About a year later, I was in a thin place in the world. There is a county park not far from where I used to live, and if you walk far enough out on some of the trails, the universe begins to get slippery and smooth. On this occasion, I was about a mile and a half out in an area where a hardwood hammock and a pine flatwood were having a territorial battle. It is wonderfully lonely spot. I was quite at peace until I heard a strange sound coming from the underbrush. It seemed too large for any of the animals that I knew about in the park. The sound continued to grow in intensity. Being that far out in the woods, I couldn’t imagine anything smaller than a bear crashing through the forest. As my fear increased, I began contemplating what my life accomplishments were. I imagined a eulogy where the words, “until his life was tragically cut short by that wild beast in the Florida forest” were used. Suddenly, Pate came crashing through the bushes and trees on a bicycle. My immediate thought was to go down on one knee, point at him, and say, “KURT KNECHT LADIES AND GENTLEMEN!! KURT KNECHT ON THE BICYCLE!!” I refrained and said, “Hey Pate. What are you doing out here riding a bike around in the middle of the woods.”
“Oh,” said Pate, “I’ve gotten into biking lately.”
“I haven’t seen you since the Smokey Robinson gig.”

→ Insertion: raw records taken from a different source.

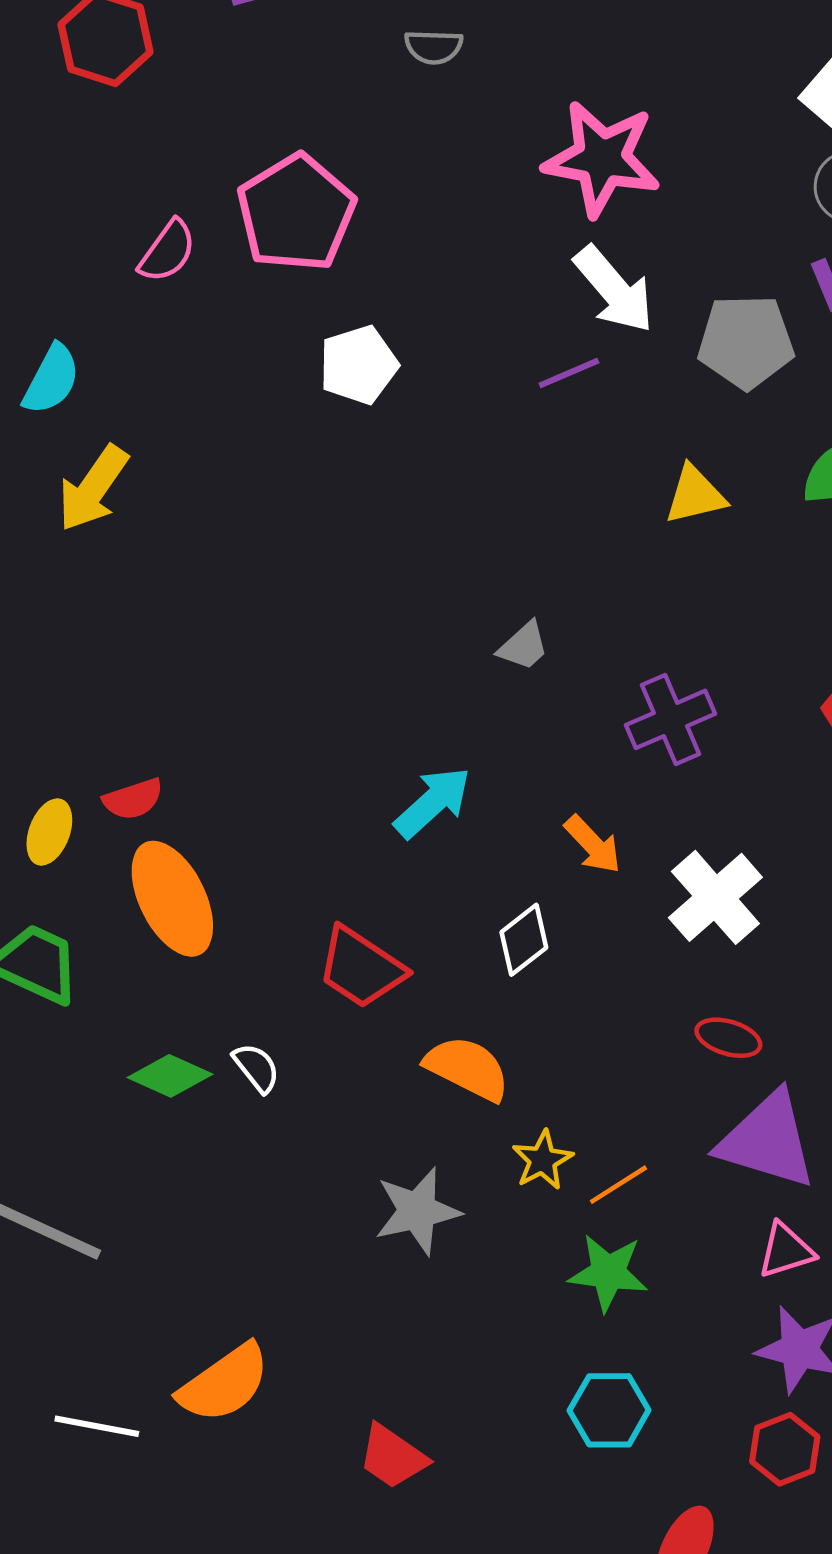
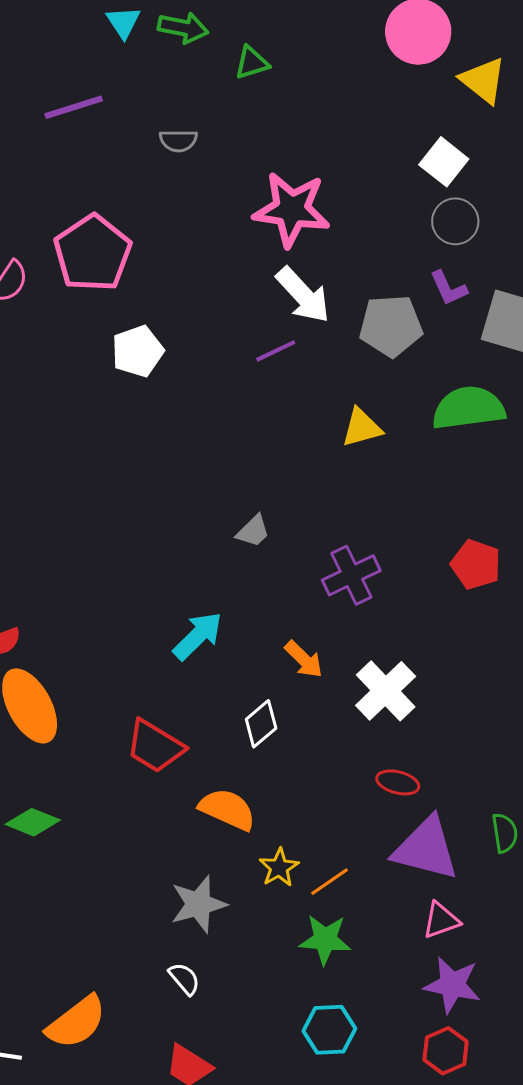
white semicircle: (256, 1068) -> (184, 979), moved

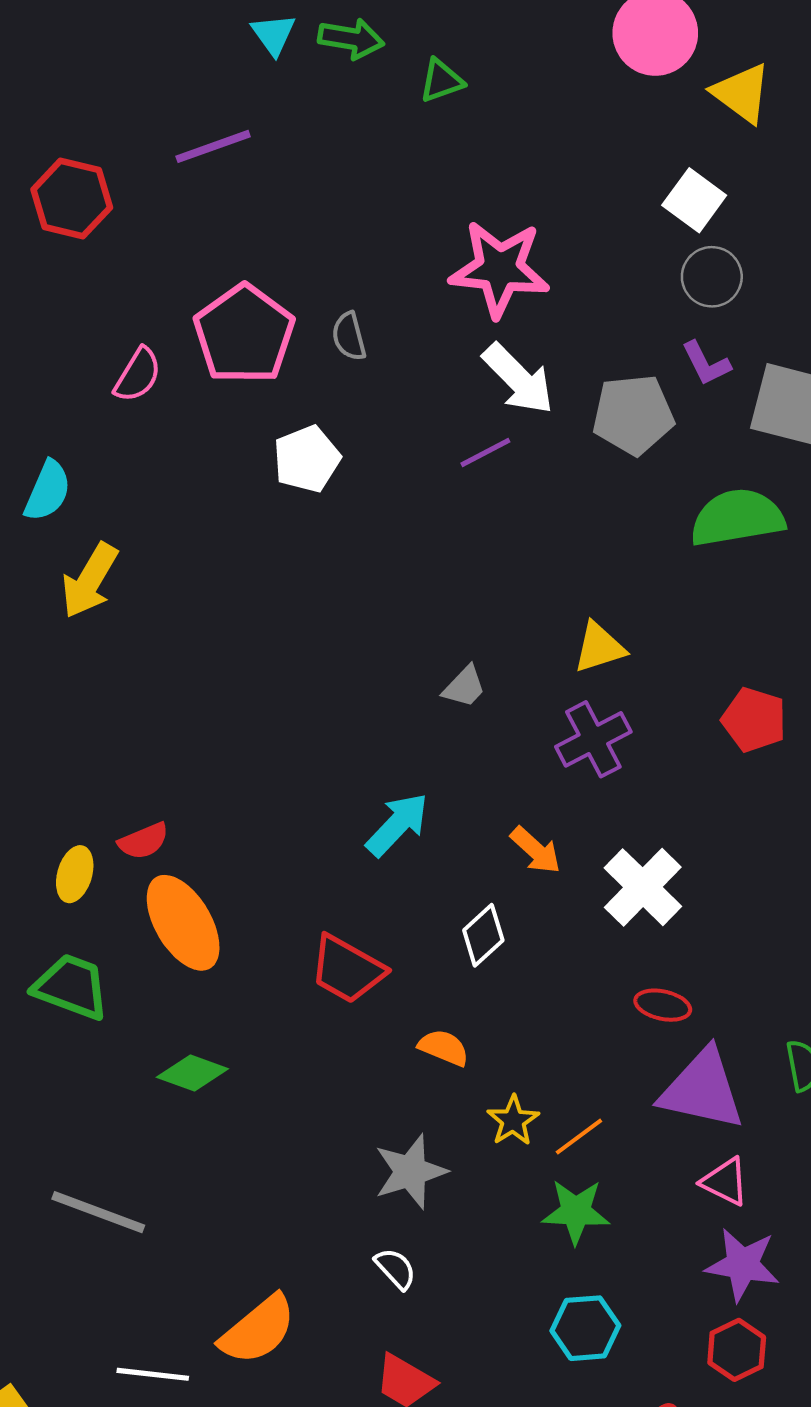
gray semicircle: (178, 141) -> (349, 336), moved, turned 78
yellow triangle: (362, 428) -> (599, 647), moved
orange semicircle: (227, 809) -> (444, 1048), size x0.7
pink triangle: (441, 920) -> (725, 1182), turned 48

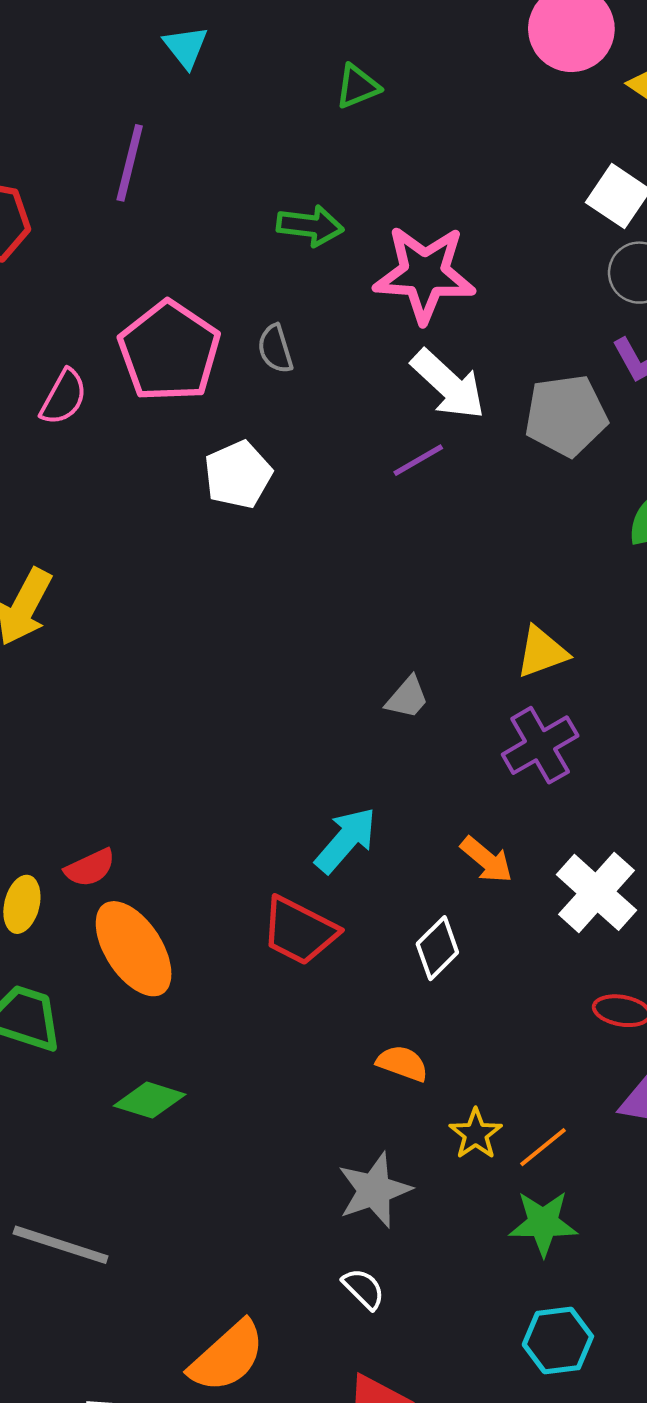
green arrow: (351, 39) -> (310, 226), moved
purple line: (213, 146) -> (130, 163), turned -54
red trapezoid: (347, 969) -> (299, 931), moved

We made some more small talk and parted.
There is something strange about musical relationships. Pate is not someone that I would call a “close friend” exactly. That meeting in the woods was probably only the fifth or sixth time I had seen him in my life. However, I had shared intimate experiences with him through performing. There is a camaraderie that develops from going through meaningful experiences together. It is not the same sort of friendship that you develop with your work colleagues. The contact is much more limited, but the experiences are much more visceral. It is much more akin to family relations. You may only see that weird aunt once every two years, but there is something that you both share. There is a grandparent that you both love, and somehow, it makes you concerned about the same thing. Even if you don’t see them often and are not that interested in them, you are a family. That’s what Pate seems like to me. We care about life in the pit. We care about the same sultry lady.